Slamet menyampaikan, pihaknya akan terus meningkatkan koordinasi dengan Auditorat Utama Investigasi (AUI) BPK untuk menindaklanjuti temuan-temuan yang diduga memiliki unsur penyimpangan.
“Jika kita ingin memperbaiki kinerja BUMN maka law enforcement itu juga perlu kita tekankan, jangan sampai kita kendor di situ,” ujar Slamet pada Senin (20/5/2024).
Slamet pun menekankan pentingnya hubungan antara BPK dan aparat penegak hukum (APH). Sehingga, BPK dapat mendukung upaya penegakan hukum dengan memberikan materi pemeriksaan yang berkualitas dan bermanfaat.
Terlebih lagi, menurut Slamet, penegakan hukum juga perlu ditingkatkan seiring dengan adanya temuan-temuan yang berkaitan dengan kinerja BUMN.
“BPK perlu menciptakan governance yang bagus dengan pemeriksaan yang berkualitas dan bermanfaat. Berkualitas ini artinya kita bisa mempertanggungjawabkan hasil pemeriksaan kita kemudian bermanfaat bagi lembaga yang diaudit dan bagi negara dalam mengawal agenda pembangunan nasional,” kata Slamet.
Sebelumnya, BPK menyatakan terdapat penyimpangan yang berindikasi tindak pidana yang dilakukan oleh pihak-pihak terkait dalam pengelolaan Keuangan PT Indofarma Tbk dan anak perusahaan yang mengakibatkan indikasi kerugian negara pada PT Indofarma dan anak perusahaan sebesar Rp371,83 miliar.

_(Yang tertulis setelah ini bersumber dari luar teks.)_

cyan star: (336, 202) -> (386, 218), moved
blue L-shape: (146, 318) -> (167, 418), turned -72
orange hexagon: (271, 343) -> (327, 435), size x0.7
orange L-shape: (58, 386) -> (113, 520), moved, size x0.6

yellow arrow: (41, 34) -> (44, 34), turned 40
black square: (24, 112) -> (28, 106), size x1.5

Pemeriksaan ini merupakan inisiatif BPK yang berasal dari pengembangan hasil pemeriksaan Kepatuhan atas Pengelolaan Pendapatan, Beban, dan Kegiatan Investasi Tahun 2020 sampai Semester I Tahun 2023 pada PT Indofarma Tbk, Anak Perusahaan dan Instansi Terkait.
Slamet mengatakan, Auditorat Utama Keuangan Negara (AKN) VII BPK sudah mendiagnosis beberapa kasus yang diduga memiliki indikasi penyimpangan, salah satunya terkait Indofarma. Selain itu, Slamet mengatakan, ada pula permintaan pemeriksaan dari Kejaksaan Tinggi. Hal itu kemudian menjadi dasar bagi AKN VII BPK untuk menindaklanjuti dugaan tersebut.

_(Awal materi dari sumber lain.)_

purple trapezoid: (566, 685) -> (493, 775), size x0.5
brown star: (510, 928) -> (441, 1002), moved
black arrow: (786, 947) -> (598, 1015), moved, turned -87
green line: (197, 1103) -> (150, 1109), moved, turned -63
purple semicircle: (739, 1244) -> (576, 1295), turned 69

“Dugaan-dugaan ini kita follow up dan ternyata memang ada (penyimpangan) sehingga dengan adanya indikasi tindak pidana fraud itu maka kita serahkan ke tim investigasi,” ungkap Slamet.
Selain penyerahan hasil pemeriksaan investigatif itu, BPK juga telah menyerahkan kepada Kejaksaan Tinggi DKI Jakarta pada 5 Maret 2024 berupa Laporan Hasil Penghitungan Kerugian Negara (LHP PKN) atas Pemberian Fasilitas Kredit Modal Kerja PT Bank Rakyat Indonesia (Persero) Tbk kepada PT Linkadata Citra Mandiri Tahun 2016–2019.

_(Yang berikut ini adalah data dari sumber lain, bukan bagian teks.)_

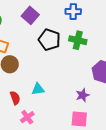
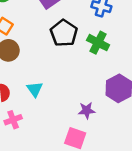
cyan triangle: (38, 89) -> (35, 89), turned 48

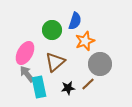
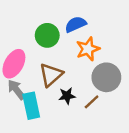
blue semicircle: (75, 21) -> (76, 24), turned -132
black star: (68, 88) -> (67, 96), moved

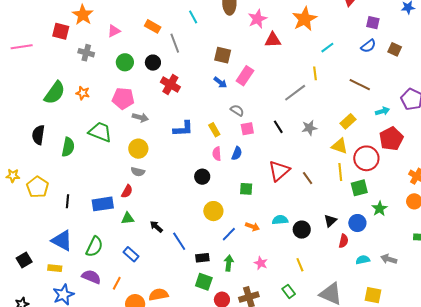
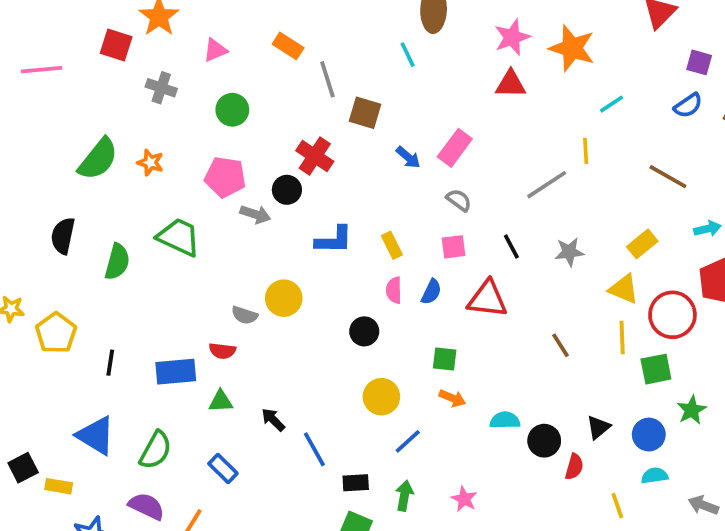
cyan line: (193, 17) -> (408, 55), moved
pink star: (257, 19) -> (512, 37), moved
orange star: (305, 19) -> (572, 48), turned -30
brown square: (223, 55) -> (365, 113), moved
black circle: (153, 63) -> (287, 190), moved
gray semicircle: (237, 110) -> (459, 200), moved
yellow circle: (138, 149) -> (284, 298), moved
red triangle: (279, 171) -> (487, 299), moved, turned 45
red semicircle: (127, 191) -> (222, 351), turned 64
orange arrow: (252, 227) -> (452, 398), moved
red semicircle: (344, 241) -> (574, 467), moved
cyan semicircle: (363, 260) -> (655, 476), moved
yellow line: (300, 265) -> (617, 506), moved
yellow rectangle: (55, 268) -> (59, 486), moved

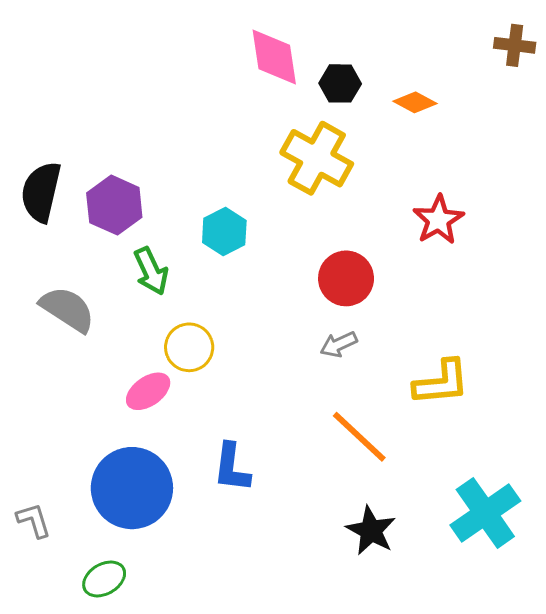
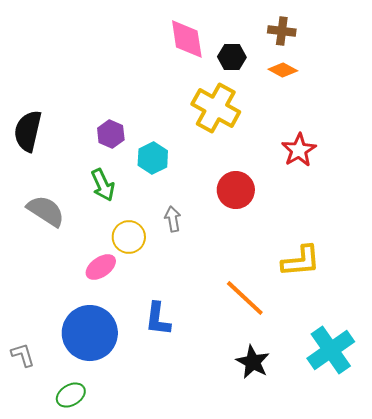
brown cross: (515, 45) -> (282, 31), moved
purple hexagon: (114, 205) -> (111, 134), moved, size x0.7
gray arrow: (339, 344) -> (173, 219), moved, turned 105

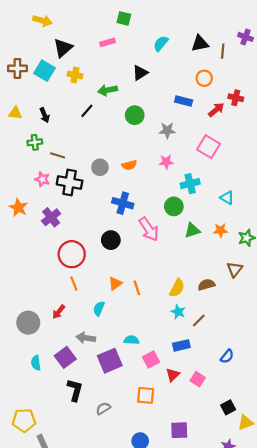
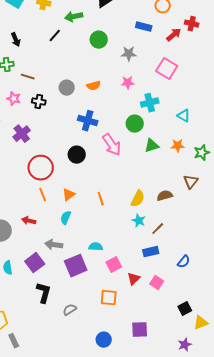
black cross: (70, 183) -> (39, 102), size x0.6
orange triangle: (115, 284) -> (69, 195), moved
red arrow: (59, 312) -> (29, 221), turned 64
blue rectangle: (181, 345) -> (151, 252), moved

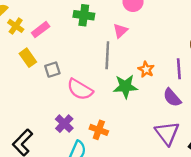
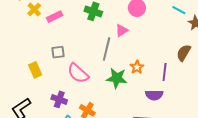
yellow rectangle: (28, 58) -> (35, 70), moved
purple semicircle: (172, 98) -> (154, 95), turned -60
purple cross: (64, 124) -> (59, 99), turned -35

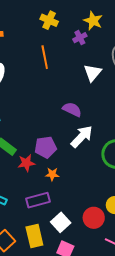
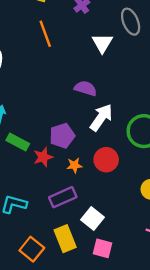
red circle: (94, 218) -> (106, 160), moved

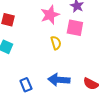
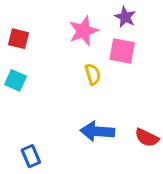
blue rectangle: (26, 85) -> (31, 156), moved

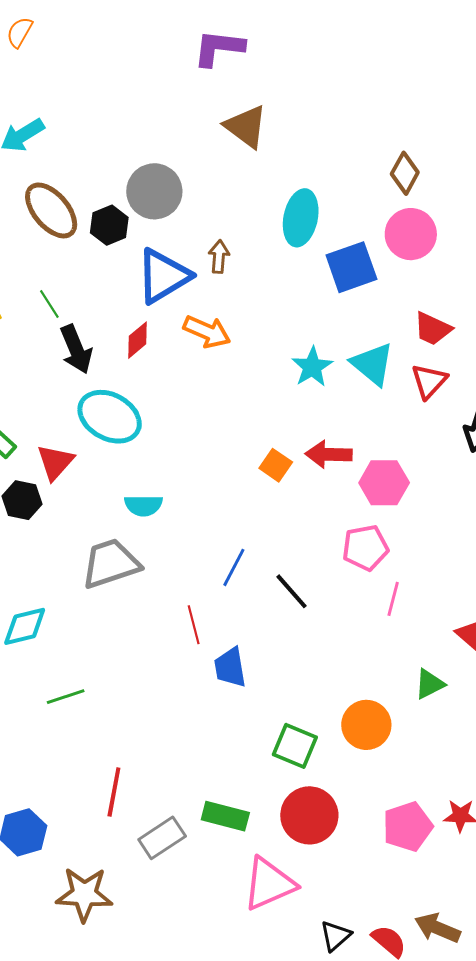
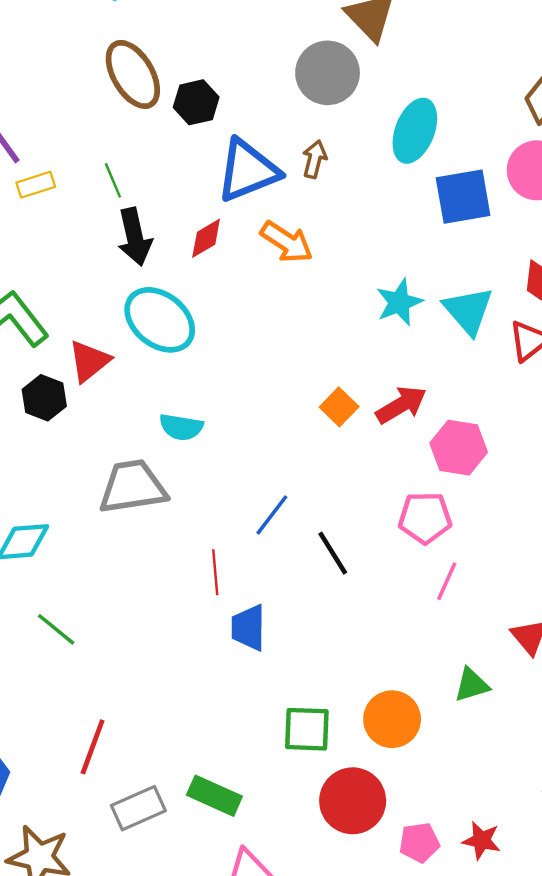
gray circle: (154, 191) -> (328, 73), moved
red arrow: (329, 454) -> (401, 405), turned 138
green line: (66, 697) -> (56, 629), turned 48
green square: (295, 746) -> (307, 729), turned -30
red circle: (309, 815) -> (353, 801), moved
pink pentagon: (408, 827) -> (419, 843), size x0.7

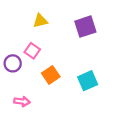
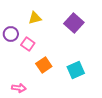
purple square: (85, 27) -> (74, 23), turned -30
purple circle: (13, 63) -> (11, 34), moved

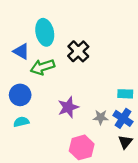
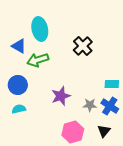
black cross: (78, 51) -> (83, 46), moved
black triangle: (125, 142) -> (104, 131), moved

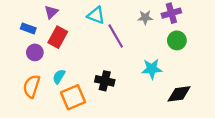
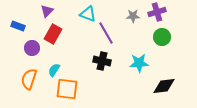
blue rectangle: (28, 28) -> (18, 26), moved
black cross: (105, 81) -> (102, 61), moved
orange square: (73, 97) -> (67, 89), turned 30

Berdasarkan hasil PKN tersebut, BPK menyimpulkan adanya penyimpangan-penyimpangan berindikasi tindak pidana yang dilakukan oleh pihak-pihak terkait dalam perkara dimaksud yang mengakibatkan kerugian negara pada PT Bank Rakyat Indonesia (Persero) Tbk sebesar Rp120,15 miliar.